Strangest thing I saw today: pickles in the transition area. That’s got to be one iron-stomached triathlete.

On Saturday, I picked up my number for the Harvest Moon Aquabike–a 1.2 mile swim, followed by a 56 mile bike–and found that I had a pink swim cap, which meant they thought I was adding on the 13.1 mile run, even though I had only paid for 2/3’rd of the 70.3 triathlon. On the drive home, I seriously debated running. I’d been planning for this race to be the race for me this year, and to be honest, doing 66.6% of it didn’t sit well with me. I’m another mother runner, after all, and I thought the pink cap was the universe telling me to suck it up and go.

When I got home, I looked at the run course and, even though I bailed on the half IM training about 6 weeks ago and my left leg is flaring up again, I really thought about going. I tweeted about it and was slammed from fellow mother runners with what I knew was the right answer: no.

Then the universe, pissed at me for thinking I should do something I tell you guys not to do–run when you’re injured–sent me another sign. Loud and freakin’ holy-cow-it-hurts-so-much clear. Gotcha, U.

Yep, that would be my big toe. After I dropped a big box of books on it last night. Because the night before a race, you should always clean out your kids’ bookshelves, right?

My foot throbbed all night, and I worried about it being in my bike shoes for 3 hours. And I had plenty of time to dwell on it because last night our smoke alarm did that annoying, my-battery-is-dying beep, and our dog was plenty worked up about it.
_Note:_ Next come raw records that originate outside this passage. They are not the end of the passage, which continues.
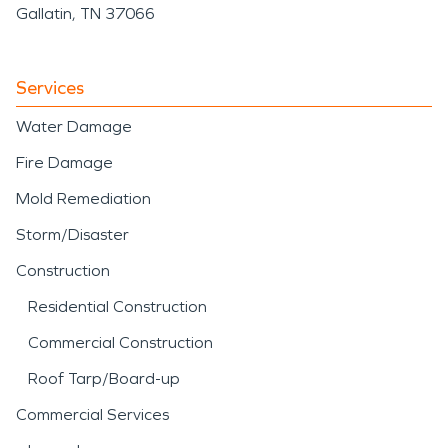
Gallatin, TN 37066
Services
Water Damage
Fire Damage
Mold Remediation
Storm/Disaster
Construction
Residential Construction
Commercial Construction
Roof Tarp/Board-up
Commercial Services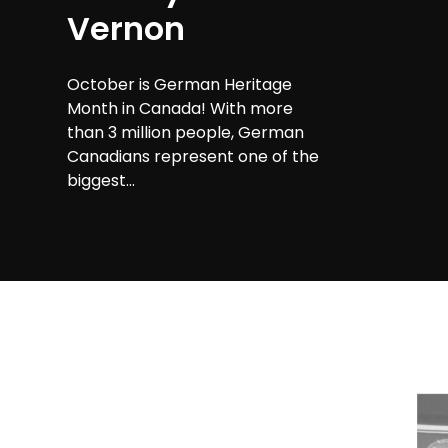
Vernon
October is German Heritage
Month in Canada! With more
than 3 million people, German
Canadians represent one of the
biggest...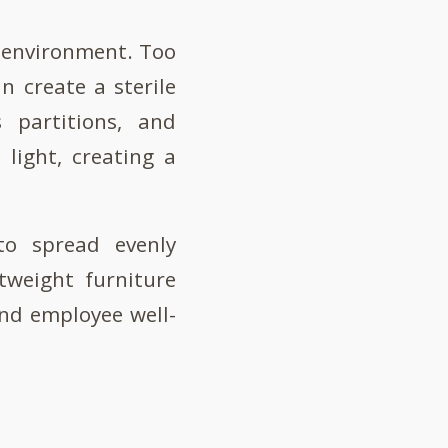
g environment. Too
an create a sterile
 partitions, and
 light, creating a
to spread evenly
tweight furniture
nd employee well-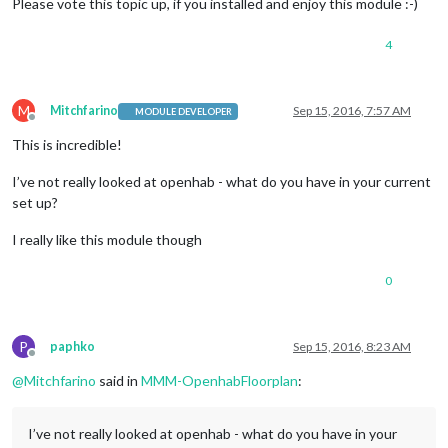
Please vote this topic up, if you installed and enjoy this module :-)
4
M
Mitchfarino
Sep 15, 2016, 7:57 AM
MODULE DEVELOPER
Offline
This is incredible!
I’ve not really looked at openhab - what do you have in your current
set up?
I really like this module though
0
P
paphko
Sep 15, 2016, 8:23 AM
Offline
@
Mitchfarino
said in
MMM-OpenhabFloorplan
:
I’ve not really looked at openhab - what do you have in your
She panted for at least an hour after we pulled it off the ceiling. Still, at about 5:30, I headed to the 2/3 triathlon. I set up Lyle and my transition, then went and sat in my car because it was a balmy 50 degrees out.

Headed back to slither into my wetsuit, and was so excited to run into pink-capped pal Karrie, who is also doing Ironman Coeur d’Alene, next year.

I made her pose for a pic because there’s nothing more flattering that a wetsuit. (And yes, I totally need a haircut.)

I donned my blue cap to officially join the 66%’ers. I liked our small, coed group of all ages: I think there were about 60 of us. Plenty of room to swim and not too much bodily contact. I’m not a great buoy sighter to begin with, and I haven’t swum since late July, so I’m pretty sure I added on about .2 miles to the swim. Also, I hydrated adequately with the lake water. But I survived and what really had me fired up–and worried–was the bike course.

Hells. I mean hills.

I’d ridden the course twice, and decided my goal would be to come in under 3 hours. And by under 3 hours, I really wanted 2:45 or so. But the previous times I rode, there wasn’t a relentless headwind from mile 30-38, which, as you can see, was a steady climb. The wind was soul-sucking; I was working so hard, and going about 13 mph. Ugh. The good thing was that the 66%’ers started last, so I passed a bunch of people (who were, understandably, saving some energy for the run). I felt bad whizzing by them; I think they should’ve put an “AB” on our calves, so our fellow racers would know we were in for 66%, not 100%.

I definitely did not negative split, squeaked in on the bike just under 3 hours, and had nothing left to give. I felt nauseous and my lower back was numb.  I could not have cranked out (read: limped + walked) another 13.1 miles. Neither my head or body would’ve been able to go more than 1 mile. (Karrie did: she’s my hero.)

At some point as I battled on the bike, I realized I had to stop caring about not going the full distance. A coach once told me that nobody cares about your times but you, which stuck with me. (Then he added, they do care if you’re fun to hang out with before and after a race, if you support and encourage them. I totally agree.) Nobody but me cares if I don’t run, and I realized I was just wasting my energy and spinning my brain worrying about something I knew I shouldn’t do. Endurance sports are inherently self-centered, and that’s the beauty of them: you set your own bar for success, and then you go about doing your best to clear it as you feed on the energy of others.

While the majority of the racers were still running, they gave awards for the Aquabike. I was first in my whopping age group of six fellow 66%’ers. After a summer that was harder, hotter, and longer than I could handle, that is a bar I am proud to have cleared–and couldn’t have done it without you all supporting and encouraging me.

Thank you 100% from the botom of my heart.

This was my race of the summer after all.